Ce n’est qu’en 3ème année que les choses s’éclairent. Je réalise deux stages : le premier à Ubifrance en Espagne, au sein de la Mission Economique. Le rôle d’Ubifrance est d’aider les entreprises françaises souhaitant s’installer là-bas, il faut essayer de comprendre leurs besoins, cerner leur stratégie. C’est cet aspect-là qui me plaît, et me met doucement sur la voie du conseil, le secteur dans lequel je travaille aujourd’hui. Je rejoins la Chambre de Commerce franco-américaine pour la deuxième partie de l’année, un stage très enrichissant, qui me fait à nouveau travailler auprès d’entreprises ayant des problématiques à chaque fois spécifiques et des stratégies très internationales.

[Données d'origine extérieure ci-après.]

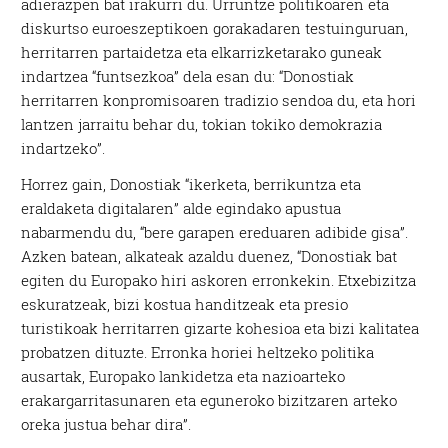
adierazpen bat irakurri du. Urruntze politikoaren eta
diskurtso euroeszeptikoen gorakadaren testuinguruan,
herritarren partaidetza eta elkarrizketarako guneak
indartzea “funtsezkoa” dela esan du: “Donostiak
herritarren konpromisoaren tradizio sendoa du, eta hori
lantzen jarraitu behar du, tokian tokiko demokrazia
indartzeko”.
Horrez gain, Donostiak “ikerketa, berrikuntza eta
eraldaketa digitalaren” alde egindako apustua
nabarmendu du, “bere garapen ereduaren adibide gisa”.
Azken batean, alkateak azaldu duenez, “Donostiak bat
egiten du Europako hiri askoren erronkekin. Etxebizitza
eskuratzeak, bizi kostua handitzeak eta presio
turistikoak herritarren gizarte kohesioa eta bizi kalitatea
probatzen dituzte. Erronka horiei heltzeko politika
ausartak, Europako lankidetza eta nazioarteko
erakargarritasunaren eta eguneroko bizitzaren arteko
oreka justua behar dira”.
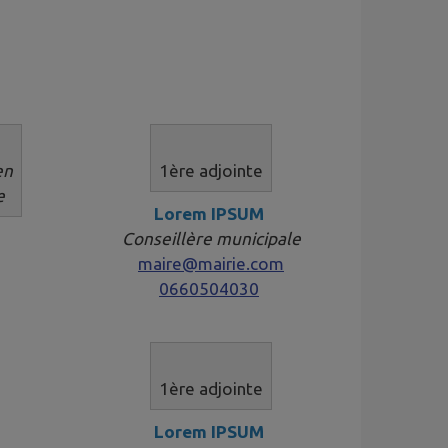
en
1ère adjointe​​​​​
e
Lorem IPSUM
Conseillère municipale
maire@mairie.com
0660504030
1ère adjointe​​​​​
Lorem IPSUM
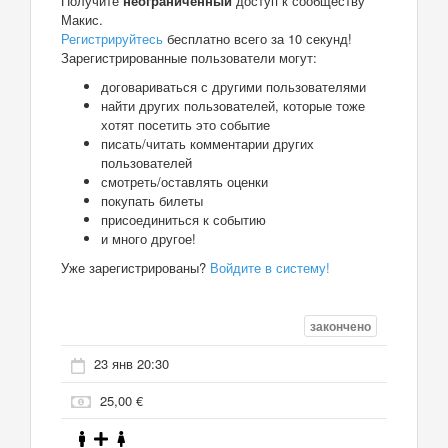
Получите
неограниченный
доступ к сообществу
Макис.
Регистрируйтесь
бесплатно всего за 10 секунд!
Зарегистрированные пользователи могут:
договариваться с другими пользователями
найти других пользователей, которые тоже
хотят посетить это событие
писать/читать комментарии других
пользователей
смотреть/оставлять оценки
покупать билеты
присоединиться к событию
и много другое!
Уже зарегистрированы?
Войдите в систему!
закончено
23 янв 20:30
25,00 €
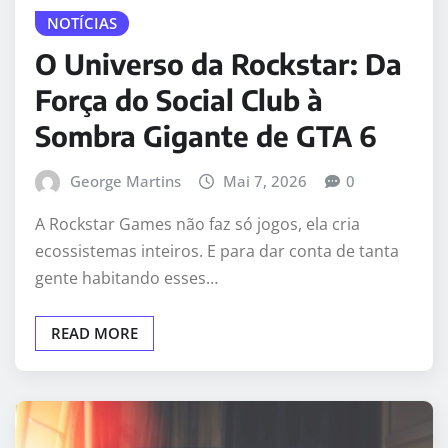
NOTÍCIAS
O Universo da Rockstar: Da
Força do Social Club à
Sombra Gigante de GTA 6
George Martins
Mai 7, 2026
0
A Rockstar Games não faz só jogos, ela cria
ecossistemas inteiros. E para dar conta de tanta
gente habitando esses…
READ MORE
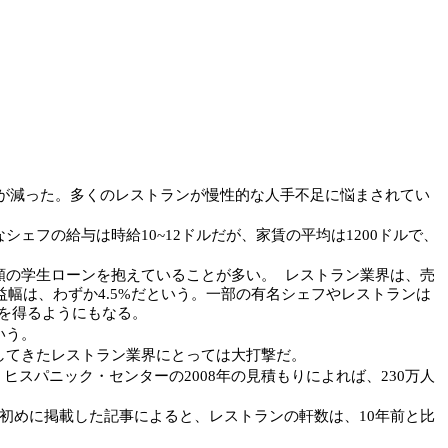
が減った。多くのレストランが慢性的な人手不足に悩まされてい
フの給与は時給10~12ドルだが、家賃の平均は1200ドルで、
の学生ローンを抱えていることが多い。 レストラン業界は、売
益幅は、わずか4.5%だという。一部の有名シェフやレストランは
を得るようにもなる。
いう。
てきたレストラン業界にとっては大打撃だ。
ヒスパニック・センターの2008年の見積もりによれば、230万人
めに掲載した記事によると、レストランの軒数は、10年前と比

J’avais envie de surfer sur le mouvement et de créer une Junior-Entreprise pour Sciences Po Toulouse

J’aime bien avoir du boulot. Après ces deux expériences où j’ai dû faire preuve d’autonomie et de responsabilité, le retour aux amphis en 4ème année ne me fait pas frémir. Je ne me trompe pas beaucoup, dès les premières semaines, je ressens le besoin de faire quelque chose en plus, à côté des heures de cours.  J’avais un peu anticipé la chose. Au cours de l’été, j’avais décidé de prendre contact avec l’association « Interface IEP » tenue par quelques étudiants de Sciences Po, dont l’activité était globalement d’organiser des petit-déjeuners ou conférences orientés entreprises. Dans le même temps, je me suis renseignée sur le mouvement des Junior-Entreprises, leur fonctionnement et leurs actions, qui m’étaient vaguement  connus.  Je me suis dit que c’était le moment pour Sciences Po Toulouse d’avoir la sienne. Alors que dans le réseau, seule la JE de Sciences Po Paris existait depuis plus de 30 ans, celles de Bordeaux et de Rennes venaient de se créer. J’avais envie de surfer sur le mouvement et d’en créer une, pour que Toulouse fasse partie de cette dynamique.

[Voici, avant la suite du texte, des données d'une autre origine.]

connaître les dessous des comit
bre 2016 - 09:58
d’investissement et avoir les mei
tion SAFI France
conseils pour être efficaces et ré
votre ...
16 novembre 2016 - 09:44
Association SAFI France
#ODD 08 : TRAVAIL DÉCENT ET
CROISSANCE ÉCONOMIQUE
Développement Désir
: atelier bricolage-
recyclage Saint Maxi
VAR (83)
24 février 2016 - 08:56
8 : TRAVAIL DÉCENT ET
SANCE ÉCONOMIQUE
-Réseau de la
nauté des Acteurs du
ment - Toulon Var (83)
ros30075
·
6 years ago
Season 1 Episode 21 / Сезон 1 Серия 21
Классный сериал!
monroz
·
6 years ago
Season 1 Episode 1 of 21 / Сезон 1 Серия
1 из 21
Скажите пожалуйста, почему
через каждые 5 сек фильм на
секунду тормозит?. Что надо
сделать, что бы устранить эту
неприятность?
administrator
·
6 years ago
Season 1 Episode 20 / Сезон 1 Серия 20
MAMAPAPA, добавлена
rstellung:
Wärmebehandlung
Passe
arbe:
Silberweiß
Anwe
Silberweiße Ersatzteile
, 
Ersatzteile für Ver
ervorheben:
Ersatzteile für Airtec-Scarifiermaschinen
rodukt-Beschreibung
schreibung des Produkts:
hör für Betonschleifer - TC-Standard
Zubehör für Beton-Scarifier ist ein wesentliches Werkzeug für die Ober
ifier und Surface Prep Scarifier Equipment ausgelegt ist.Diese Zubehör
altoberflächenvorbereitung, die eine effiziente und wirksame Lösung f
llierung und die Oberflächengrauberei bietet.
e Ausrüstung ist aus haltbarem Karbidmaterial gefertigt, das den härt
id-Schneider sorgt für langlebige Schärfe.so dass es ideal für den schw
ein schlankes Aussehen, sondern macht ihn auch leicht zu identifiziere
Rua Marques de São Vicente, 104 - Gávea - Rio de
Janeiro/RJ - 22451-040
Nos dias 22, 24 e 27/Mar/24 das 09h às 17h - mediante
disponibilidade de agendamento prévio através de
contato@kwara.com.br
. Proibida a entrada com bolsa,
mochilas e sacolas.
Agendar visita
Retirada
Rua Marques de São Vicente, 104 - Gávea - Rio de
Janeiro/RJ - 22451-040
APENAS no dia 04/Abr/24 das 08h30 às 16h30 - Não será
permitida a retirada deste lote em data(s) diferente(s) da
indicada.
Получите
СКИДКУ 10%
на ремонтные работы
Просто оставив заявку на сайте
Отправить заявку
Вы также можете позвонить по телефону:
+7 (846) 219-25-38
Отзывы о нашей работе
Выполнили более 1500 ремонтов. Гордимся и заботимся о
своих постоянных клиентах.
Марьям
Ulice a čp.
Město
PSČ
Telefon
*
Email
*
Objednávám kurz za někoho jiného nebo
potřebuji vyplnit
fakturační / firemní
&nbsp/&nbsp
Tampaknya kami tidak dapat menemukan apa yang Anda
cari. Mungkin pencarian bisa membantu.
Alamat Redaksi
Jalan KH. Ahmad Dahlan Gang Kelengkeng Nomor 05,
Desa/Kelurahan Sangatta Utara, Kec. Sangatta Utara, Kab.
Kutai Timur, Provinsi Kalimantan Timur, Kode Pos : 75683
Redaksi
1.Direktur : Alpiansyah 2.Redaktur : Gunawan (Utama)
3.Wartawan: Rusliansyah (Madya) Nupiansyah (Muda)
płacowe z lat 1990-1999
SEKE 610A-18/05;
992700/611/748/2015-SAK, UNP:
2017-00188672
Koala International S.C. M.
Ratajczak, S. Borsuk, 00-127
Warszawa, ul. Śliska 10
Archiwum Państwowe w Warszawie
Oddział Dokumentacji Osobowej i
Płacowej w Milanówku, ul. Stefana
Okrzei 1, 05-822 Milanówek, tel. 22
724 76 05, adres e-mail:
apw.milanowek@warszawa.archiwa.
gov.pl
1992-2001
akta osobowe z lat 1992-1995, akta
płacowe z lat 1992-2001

Je fais part au Président d’Interface IEP de mon projet, qui accepte : banco. Je dois donc monter une équipe, et c’est avec des gens de mon Master (Affaires Internationales et Stratégie d’Entreprise) que nous formons le premier mandat d’Interface, que nous renommons ensemble « Interface Sciences Po Toulouse Junior Conseil ».

Le chantier s’annonce… conséquent !

Le chantier s’annonce… conséquent ! Nous sommes un petit groupe de 5-6 personnes, certes solide, mais partons de zéro. Tout est à faire, et personne bien évidemment n’est là pour nous dire comment.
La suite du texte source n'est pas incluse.